In his introduction to
"What Liberal Media?", Eric Alterman notes,
But while
some conservatives actually believe their own grumbles, the smart ones
don’t.
They know mau-mauing the other side is a just a good way to get their
ideas
across—or perhaps to prevent the other side from getting a fair hearing
for
theirs.
On occasion, honest
conservatives admit this. Rich Bond, then the chair of the Republican
Party, complained during the 1992 election,
“I think we know who the media want to
win this election—and I don’t think it’s George Bush.” The very
same
Rich Bond
also noted during the very same election, however, “There is
some
strategy to
it [bashing the ‘liberal’ media] . . . . If you watch any great coach,
what
they try to do is ‘work the refs.’ Maybe the ref will cut you a little
slack on
the next one.”
Bond is
hardly alone. That the SCLM were biased against the administration of
Ronald
Reagan is an article of faith among Republicans. Yet James Baker,
perhaps the
most media-savvy of them, owned up to the fact that any such complaint
was
decidedly misplaced.
“There were
days and times and events we
might have had some complaints [but] on balance I don’t think we had
anything to complain about,” he explained to one writer.
Patrick Buchanan, among
the most conservative pundits and presidential candidates in the
republic’s history, found that he could not identify any allegedly
liberal bias against him during his presidential candidacies.
“I’ve gotten
balanced coverage, and broad
coverage—all we could have asked. For heaven sakes, we kid about the
‘liberal media,’ but every Republican on earth does that,”

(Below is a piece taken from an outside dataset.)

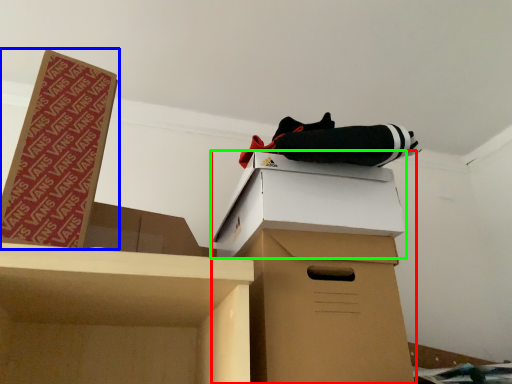 Question: Which object is the farthest from cardboard box (highlighted by a red box)? Choose among these: box (highlighted by a blue box) or box (highlighted by a green box).

Choices:
 (A) box
 (B) box

Answer: (A)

[Buchanan] cheerfully confessed during the 1996 campaign.
And even William Kristol,
without a doubt the most influential Republican/neoconservative
publicist in America, has come clean on this issue.
“I
admit it,” he
told a reporter. “The
liberal media were never that powerful, and the whole thing was often
used as an excuse by conservatives for conservative failures.”
Nevertheless Kristol
apparently feels no compunction about exploiting and reinforcing
ignorant prejudices of his own constituency. In a 2001 subscription
pitch to conservative potential subscribers of his Rupert
Murdoch–funded magazine, the Weekly Standard, Kristol complained, “The
trouble with politics and political coverage today is that there’s too
much liberal bias. . . . There’s too much tilt toward the left-wing
agenda. Too much apology for liberal policy failures. Too much
pandering to liberal candidates and causes.” (It’s a wonder he left
out “Too much hypocrisy.”)
The above is excerpted from "Bias,
Slander, and BS", in "What
Liberal Media?" by Eric Alterman, p.3.
Link to original
.
. .
. .
The founders
of our republic
spoke frequently of the essentiality of an informed and self-governing
citizenry. Skillful manipulation of public opinion, never extolled as
an American nor "conservative value", is today unquestionably a craft
at which this Administration excels. While there is no dispute that
this artfulness, and the attainment of mastery over the media, has
enabled the neoconservative movement to achieve an unparalleled level
of influence, it has yet to be seen what damage will accrue to our
institutions of self-governance, and grave questions remain over long
term effects that this change will effect upon individual liberty,
autonomy, and other fundamental American values.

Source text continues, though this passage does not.